Every entry must appear in the answer exactly as it does here.

*Available data*

╔══

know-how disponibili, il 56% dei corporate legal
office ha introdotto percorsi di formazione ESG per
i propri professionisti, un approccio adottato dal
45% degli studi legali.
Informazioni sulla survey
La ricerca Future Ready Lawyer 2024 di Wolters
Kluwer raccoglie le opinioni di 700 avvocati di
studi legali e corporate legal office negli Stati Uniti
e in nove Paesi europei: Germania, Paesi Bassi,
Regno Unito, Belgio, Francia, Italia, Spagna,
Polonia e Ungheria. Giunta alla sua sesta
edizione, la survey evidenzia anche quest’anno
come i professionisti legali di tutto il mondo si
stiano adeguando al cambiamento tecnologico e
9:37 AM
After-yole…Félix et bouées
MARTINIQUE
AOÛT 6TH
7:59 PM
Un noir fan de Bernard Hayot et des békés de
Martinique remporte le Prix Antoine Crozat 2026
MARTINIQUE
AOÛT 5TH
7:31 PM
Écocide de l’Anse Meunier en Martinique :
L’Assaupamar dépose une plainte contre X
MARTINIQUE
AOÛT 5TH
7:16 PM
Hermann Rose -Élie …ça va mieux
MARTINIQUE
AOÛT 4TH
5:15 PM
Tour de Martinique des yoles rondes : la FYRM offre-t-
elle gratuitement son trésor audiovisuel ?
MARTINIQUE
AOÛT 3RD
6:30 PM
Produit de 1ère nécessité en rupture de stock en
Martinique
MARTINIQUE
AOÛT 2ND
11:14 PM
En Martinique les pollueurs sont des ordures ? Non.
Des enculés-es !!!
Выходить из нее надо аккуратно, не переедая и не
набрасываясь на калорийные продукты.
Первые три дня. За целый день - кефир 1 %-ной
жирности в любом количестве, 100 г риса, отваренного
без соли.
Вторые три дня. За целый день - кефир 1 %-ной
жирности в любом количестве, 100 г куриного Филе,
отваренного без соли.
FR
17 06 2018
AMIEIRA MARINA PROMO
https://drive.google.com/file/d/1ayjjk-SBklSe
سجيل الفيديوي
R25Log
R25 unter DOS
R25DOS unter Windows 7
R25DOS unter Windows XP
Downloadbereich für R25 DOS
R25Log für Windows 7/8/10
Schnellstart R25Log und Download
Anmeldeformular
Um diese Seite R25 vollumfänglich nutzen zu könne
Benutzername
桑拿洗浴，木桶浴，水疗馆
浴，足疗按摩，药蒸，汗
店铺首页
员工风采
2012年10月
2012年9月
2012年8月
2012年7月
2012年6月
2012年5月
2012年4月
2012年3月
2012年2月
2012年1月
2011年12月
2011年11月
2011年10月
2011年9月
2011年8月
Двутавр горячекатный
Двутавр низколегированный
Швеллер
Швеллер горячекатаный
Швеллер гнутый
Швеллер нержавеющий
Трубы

╚══

*Answer box*
know-how disponibili, il 56% dei corporate legal
office ha introdotto percorsi di formazione ESG per
i propri professionisti, un approccio adottato dal
45% degli studi legali.
Informazioni sulla survey
La ricerca Future Ready Lawyer 2024 di Wolters
Kluwer raccoglie le opinioni di 700 avvocati di
studi legali e corporate legal office negli Stati Uniti
e in nove Paesi europei: Germania, Paesi Bassi,
Regno Unito, Belgio, Francia, Italia, Spagna,
Polonia e Ungheria. Giunta alla sua sesta
edizione, la survey evidenzia anche quest’anno
come i professionisti legali di tutto il mondo si
stiano adeguando al cambiamento tecnologico e
9:37 AM
After-yole…Félix et bouées
MARTINIQUE
AOÛT 6TH
7:59 PM
Un noir fan de Bernard Hayot et des békés de
Martinique remporte le Prix Antoine Crozat 2026
MARTINIQUE
AOÛT 5TH
7:31 PM
Écocide de l’Anse Meunier en Martinique :
L’Assaupamar dépose une plainte contre X
MARTINIQUE
AOÛT 5TH
7:16 PM
Hermann Rose -Élie …ça va mieux
MARTINIQUE
AOÛT 4TH
5:15 PM
Tour de Martinique des yoles rondes : la FYRM offre-t-
elle gratuitement son trésor audiovisuel ?
MARTINIQUE
AOÛT 3RD
6:30 PM
Produit de 1ère nécessité en rupture de stock en
Martinique
MARTINIQUE
AOÛT 2ND
11:14 PM
En Martinique les pollueurs sont des ordures ? Non.
Des enculés-es !!!
Выходить из нее надо аккуратно, не переедая и не
набрасываясь на калорийные продукты.
Первые три дня. За целый день - кефир 1 %-ной
жирности в любом количестве, 100 г риса, отваренного
без соли.
Вторые три дня. За целый день - кефир 1 %-ной
жирности в любом количестве, 100 г куриного Филе,
отваренного без соли.
FR
17 06 2018
AMIEIRA MARINA PROMO
https://drive.google.com/file/d/1ayjjk-SBklSe
سجيل الفيديوي
R25Log
R25 unter DOS
R25DOS unter Windows 7
R25DOS unter Windows XP
Downloadbereich für R25 DOS
R25Log für Windows 7/8/10
Schnellstart R25Log und Download
Anmeldeformular
Um diese Seite R25 vollumfänglich nutzen zu könne
Benutzername
桑拿洗浴，木桶浴，水疗馆
浴，足疗按摩，药蒸，汗
店铺首页
员工风采
2012年10月
2012年9月
2012年8月
2012年7月
2012年6月
2012年5月
2012年4月
2012年3月
2012年2月
2012年1月
2011年12月
2011年11月
2011年10月
2011年9月
2011年8月
Двутавр горячекатный
Двутавр низколегированный
Швеллер
Швеллер горячекатаный
Швеллер гнутый
Швеллер нержавеющий
Трубы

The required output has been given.